Aha, I didn't realize that clear_bit is atomic.  Oh, I guess
atomic_bitops.txt mentions that an RMW operation is atomic if there's a
separate '__' version.  Subtle. :(

> As it is, we probably want acquire semantics for the gc structure
> here (see below), so I think this likely should be:
> 
> 	/*
> 	 * Clear the cpu mask bit and ensure that we have seen the
> 	 * latest update of the gc structure associated with this
> 	 * CPU. This matches with the release semantics used when
> 	 * setting the cpumask bit in xfs_inodegc_queue.
> 	 */
> 	cpumask_clear_cpu(gc->cpu, &mp->m_inodegc_cpumask);
> 	smp_mb__after_atomic();

<nod>

> >  	WRITE_ONCE(gc->items, 0);
> >  
> >  	if (!node)
> > @@ -1862,7 +1864,7 @@ xfs_inodegc_worker(
> >  	nofs_flag = memalloc_nofs_save();
> >  
> >  	ip = llist_entry(node, struct xfs_inode, i_gclist);
> > -	trace_xfs_inodegc_worker(ip->i_mount, READ_ONCE(gc->shrinker_hits));
> > +	trace_xfs_inodegc_worker(mp, READ_ONCE(gc->shrinker_hits));
> >  
> >  	WRITE_ONCE(gc->shrinker_hits, 0);
> >  	llist_for_each_entry_safe(ip, n, node, i_gclist) {
> > @@ -2057,6 +2059,7 @@ xfs_inodegc_queue(
> >  	struct xfs_inodegc	*gc;
> >  	int			items;
> >  	unsigned int		shrinker_hits;
> > +	unsigned int		cpu_nr;
> >  	unsigned long		queue_delay = 1;
> >  
> >  	trace_xfs_inode_set_need_inactive(ip);
> > @@ -2064,12 +2067,16 @@ xfs_inodegc_queue(
> >  	ip->i_flags |= XFS_NEED_INACTIVE;
> >  	spin_unlock(&ip->i_flags_lock);
> >  
> > -	gc = get_cpu_ptr(mp->m_inodegc);
> > +	cpu_nr = get_cpu();
> > +	gc = this_cpu_ptr(mp->m_inodegc);
> >  	llist_add(&ip->i_gclist, &gc->list);
> >  	items = READ_ONCE(gc->items);
> >  	WRITE_ONCE(gc->items, items + 1);
> >  	shrinker_hits = READ_ONCE(gc->shrinker_hits);
> >  
> > +	if (!cpumask_test_cpu(cpu_nr, &mp->m_inodegc_cpumask))
> > +		cpumask_test_and_set_cpu(cpu_nr, &mp->m_inodegc_cpumask);
> > +
> >  	/*
> >  	 * We queue the work while holding the current CPU so that the work
> >  	 * is scheduled to run on this CPU.
> 
> I think we need release/acquire memory ordering on this atomic bit
> set now. i.e. to guarantee that if the worker sees the cpumask bit
> set (with acquire semantics), it will always see the latest item
> added to the list. i.e.
> 
> 	/*
> 	 * Ensure the list add is always seen by anyone that
> 	 * find the cpumask bit set.

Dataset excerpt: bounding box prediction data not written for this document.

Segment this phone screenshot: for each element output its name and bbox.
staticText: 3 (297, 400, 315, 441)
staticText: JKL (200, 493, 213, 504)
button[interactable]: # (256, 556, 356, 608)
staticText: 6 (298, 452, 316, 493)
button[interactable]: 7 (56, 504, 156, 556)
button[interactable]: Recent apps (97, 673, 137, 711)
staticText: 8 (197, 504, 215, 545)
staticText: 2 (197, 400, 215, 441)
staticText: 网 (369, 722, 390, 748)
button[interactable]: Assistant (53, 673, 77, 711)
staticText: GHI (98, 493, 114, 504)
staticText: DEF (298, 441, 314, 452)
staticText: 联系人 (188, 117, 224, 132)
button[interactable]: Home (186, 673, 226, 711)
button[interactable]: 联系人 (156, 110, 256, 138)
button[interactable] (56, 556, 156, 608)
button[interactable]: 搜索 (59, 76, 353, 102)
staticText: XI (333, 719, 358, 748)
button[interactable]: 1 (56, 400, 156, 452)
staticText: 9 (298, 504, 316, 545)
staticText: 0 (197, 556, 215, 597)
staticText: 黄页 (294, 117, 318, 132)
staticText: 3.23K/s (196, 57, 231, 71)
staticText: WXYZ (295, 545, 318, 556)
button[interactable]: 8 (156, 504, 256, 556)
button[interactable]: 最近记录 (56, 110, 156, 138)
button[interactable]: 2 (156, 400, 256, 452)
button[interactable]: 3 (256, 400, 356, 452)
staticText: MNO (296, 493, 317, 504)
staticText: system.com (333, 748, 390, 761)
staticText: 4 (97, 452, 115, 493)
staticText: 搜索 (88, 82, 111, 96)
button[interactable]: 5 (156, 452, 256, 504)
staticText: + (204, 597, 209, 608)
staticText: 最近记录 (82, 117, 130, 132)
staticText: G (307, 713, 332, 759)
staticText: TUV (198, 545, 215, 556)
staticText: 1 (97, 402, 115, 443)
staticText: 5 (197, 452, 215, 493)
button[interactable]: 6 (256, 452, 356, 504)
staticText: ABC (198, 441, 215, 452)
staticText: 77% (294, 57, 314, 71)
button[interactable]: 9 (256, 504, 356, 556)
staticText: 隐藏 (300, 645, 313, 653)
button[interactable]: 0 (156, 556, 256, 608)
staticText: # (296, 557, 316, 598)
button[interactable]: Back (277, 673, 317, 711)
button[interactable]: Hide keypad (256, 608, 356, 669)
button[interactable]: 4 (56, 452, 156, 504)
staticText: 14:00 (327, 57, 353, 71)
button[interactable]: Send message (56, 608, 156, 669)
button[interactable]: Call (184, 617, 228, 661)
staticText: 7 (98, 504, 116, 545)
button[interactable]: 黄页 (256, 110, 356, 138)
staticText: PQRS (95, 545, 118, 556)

This effectively gives
> 	 * the cpumask bit set operation release ordering semantics.
> 	 */
> 	smp_mb__before_atomic();
> 	if (!cpumask_test_cpu(cpu_nr, &mp->m_inodegc_cpumask))
> 		cpumask_test_and_set_cpu(cpu_nr, &mp->m_inodegc_cpumask);

<nod>

> Also, same comment about put_cpu() vs put_cpu_var() as the last patch.

<nod>

> Otherwise this seems sane.

Thanks!
--D

> -Dave.
> 
> -- 
> Dave Chinner
> david@fromorbit.com